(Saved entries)

·····

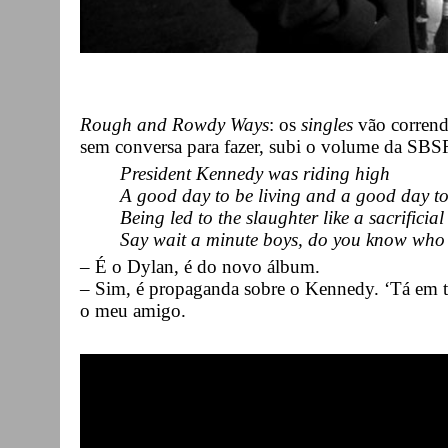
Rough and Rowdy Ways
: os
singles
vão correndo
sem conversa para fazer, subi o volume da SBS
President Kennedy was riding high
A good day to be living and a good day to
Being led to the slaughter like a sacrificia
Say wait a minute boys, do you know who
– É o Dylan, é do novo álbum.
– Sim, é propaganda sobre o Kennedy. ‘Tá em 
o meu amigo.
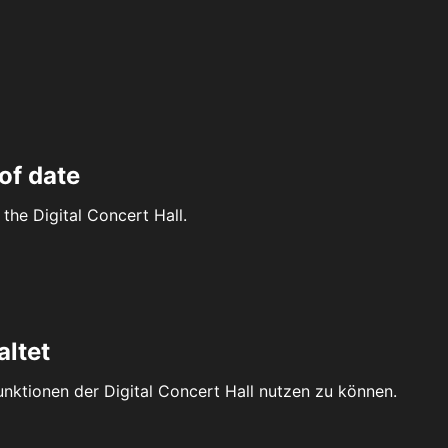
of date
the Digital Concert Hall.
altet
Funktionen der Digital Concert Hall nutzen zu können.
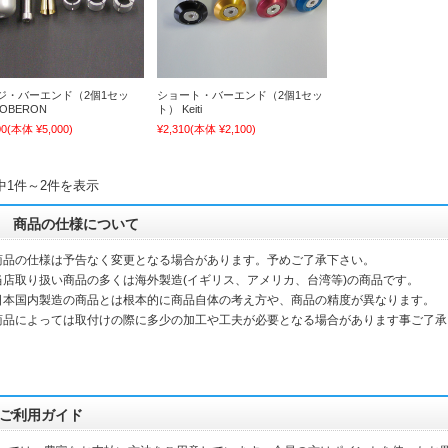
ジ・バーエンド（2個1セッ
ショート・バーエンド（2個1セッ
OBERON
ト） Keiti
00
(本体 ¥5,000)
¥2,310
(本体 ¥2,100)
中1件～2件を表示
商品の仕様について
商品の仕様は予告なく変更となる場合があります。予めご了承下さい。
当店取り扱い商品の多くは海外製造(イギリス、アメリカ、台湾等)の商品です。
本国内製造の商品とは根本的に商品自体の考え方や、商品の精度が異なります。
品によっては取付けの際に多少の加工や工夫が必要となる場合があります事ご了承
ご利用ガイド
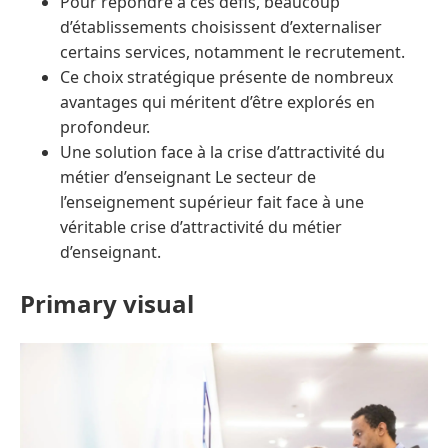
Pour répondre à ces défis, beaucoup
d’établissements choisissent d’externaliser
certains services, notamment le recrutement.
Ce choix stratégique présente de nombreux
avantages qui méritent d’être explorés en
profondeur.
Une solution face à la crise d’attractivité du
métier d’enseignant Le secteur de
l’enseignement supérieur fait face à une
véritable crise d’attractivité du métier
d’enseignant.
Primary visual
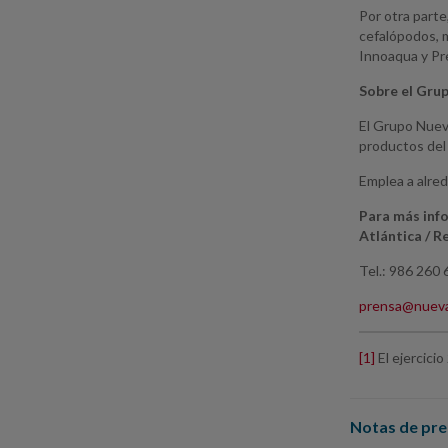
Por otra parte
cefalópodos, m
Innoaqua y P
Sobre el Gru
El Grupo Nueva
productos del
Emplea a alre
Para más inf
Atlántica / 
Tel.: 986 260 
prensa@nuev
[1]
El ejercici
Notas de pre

·····

• DIRECTIONS: Using the records above, pull out each line where the word "métier" occurs.

• EXERCISE OUTPUT:
métier d’enseignant Le secteur de
véritable crise d’attractivité du métier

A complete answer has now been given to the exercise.